Jonathan Chu

Jonathan Chu, owner of The Independence gastropub and Lanea restaurant, created OhWaiter because he says in the hospitality industry you either ‘innovate or evaporate’.

OhWaiter is the first text-to-order service platform to market and eliminates most people’s least favorite aspect of dining: the desperate hand-waving flag down a server dance. Now anytime diners have a request—be it the check, extra ketchup, or a dropped fork—they can shoot off a text message and have it resolved.

“OhWaiter provides efficiency from the operator side and convenience from the guest side, maintaining and enhancing the tip potential for the staff and reducing negative Yelp reviews because people hate to wait,” said Chu.

The digital solution preserves the service aspect of having a waiter, while optimizing servers’ ability to anticipate and respond to requests. It also provides restaurants with a treasure trove of data regarding service response times, customer needs, and areas for improvement.

Chu was first inspired to develop the product in 2016, when he realized the pressure statewide minimum wage raises would exert on restaurants’ margins and brainstormed ways to increase efficiency. The platform went through many stages of development in the following years, such as moving from a downloadable app to an ‘app-less app model’.

When it launched in Aug, OhWaiter received an immediate pandemic related popularity boost as restaurants are looking to save costs and reduce waiter customer contact. It also offers a way for waiters to see to requests from customers seated far from the kitchen or around the street corner, as expanded outdoor dining has shifted traditional seating plans.

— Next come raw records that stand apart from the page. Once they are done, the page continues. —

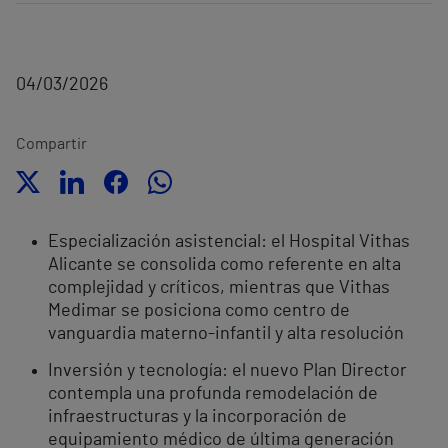
04/03/2026
Compartir
Especialización asistencial: el Hospital Vithas
Alicante se consolida como referente en alta
complejidad y críticos, mientras que Vithas
Medimar se posiciona como centro de
vanguardia materno-infantil y alta resolución
Inversión y tecnología: el nuevo Plan Director
contempla una profunda remodelación de
infraestructuras y la incorporación de
equipamiento médico de última generación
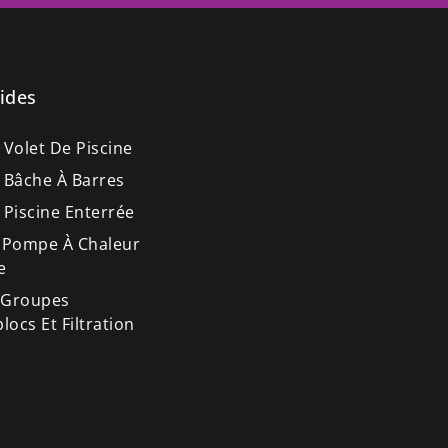
ides
 Volet De Piscine
 Bâche À Barres
 Piscine Enterrée
 Pompe À Chaleur
e
 Groupes
ocs Et Filtration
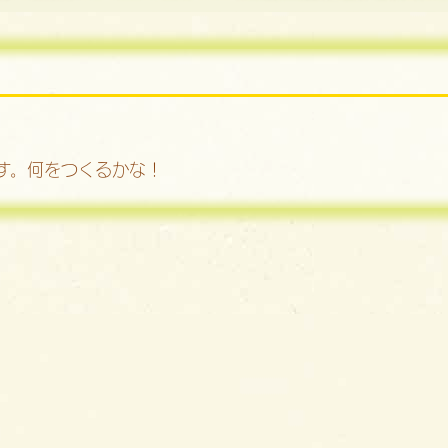
す。何をつくるかな！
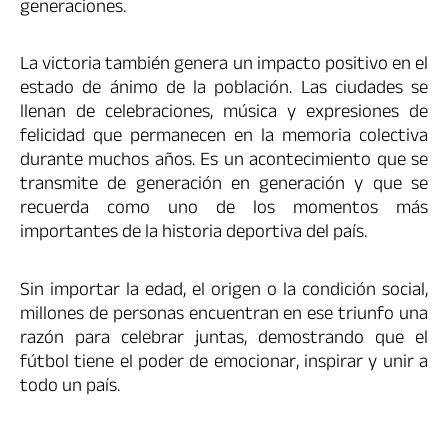
generaciones.
La victoria también genera un impacto positivo en el
estado de ánimo de la población. Las ciudades se
llenan de celebraciones, música y expresiones de
felicidad que permanecen en la memoria colectiva
durante muchos años. Es un acontecimiento que se
transmite de generación en generación y que se
recuerda como uno de los momentos más
importantes de la historia deportiva del país.
Sin importar la edad, el origen o la condición social,
millones de personas encuentran en ese triunfo una
razón para celebrar juntas, demostrando que el
fútbol tiene el poder de emocionar, inspirar y unir a
todo un país.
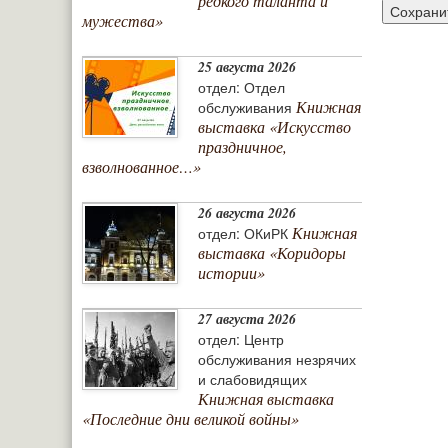
редкого таланта и
мужества»
25 августа 2026
отдел: Отдел
Книжная
обслуживания
выставка «Искусство
праздничное,
взволнованное…»
26 августа 2026
Книжная
отдел: ОКиРК
выставка «Коридоры
истории»
27 августа 2026
отдел: Центр
обслуживания незрячих
и слабовидящих
Книжная выставка
«Последние дни великой войны»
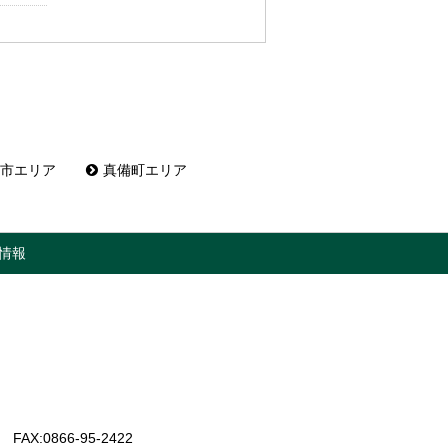
市エリア
真備町エリア
情報
FAX:0866-95-2422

OhWaiter is used in a dozen spots, including Westside classics like Gladstones and Hotel Erwin. The platform is currently on pause in L.A. County due to the closure in outdoor dining, but Chu feels OhWaiter has a long life ahead of itself.

The platform recently expanded to the Grand Bohemian Hotel in Asheville, NC, and Chu believes its applicability is vast, stretching to bars, pools, stadiums, and more.

“There are other people now crowding into the marketplace because of COVID and the need for contactless service and mobile payments,” said Chu. “How we differentiate ourselves is we are restaurant operators in the tech space so we have the kind of unique advantage of being able to have boots on the ground using the technology and know how to evolve it.”

Chu has always been an intrepid creator ready to jump into different fields. After college he spent three and a half years in South East Asia where he taught english, worked for a finance company, opened an aerobics school, imported Harley Davidson motorcycles, and helped open a hotel. Since his return to the US he has launched and adapted numerous restaurants.

Although Chu has no background in technology he had no fear entering the industry and set about learning everything he could.

“If you asked me a year ago what’s GTM or what’s TAM vs SAM, I’d be like what the hell are you talking about, is that some kind of drug?” said Chu. “But now I know what a go to market strategy is and what’s a total available market vs served available market. It’s been an interesting road with lots of learning.”

So far OhWaiter has expanded at a rapid rate and has become an essential tool for many local restaurants. Chu hopes his service will continue to spread and help restaurants weather the challenges of the pandemic.

“There is going to be carnage and we are already seeing it happen. The popular belief is we are going to lose around half the restaurants,” said Chu. “As a restaurant owner and operator I know how much blood sweat and tears goes into opening a restaurant and I only want success for all of my fellow restaurant operators.”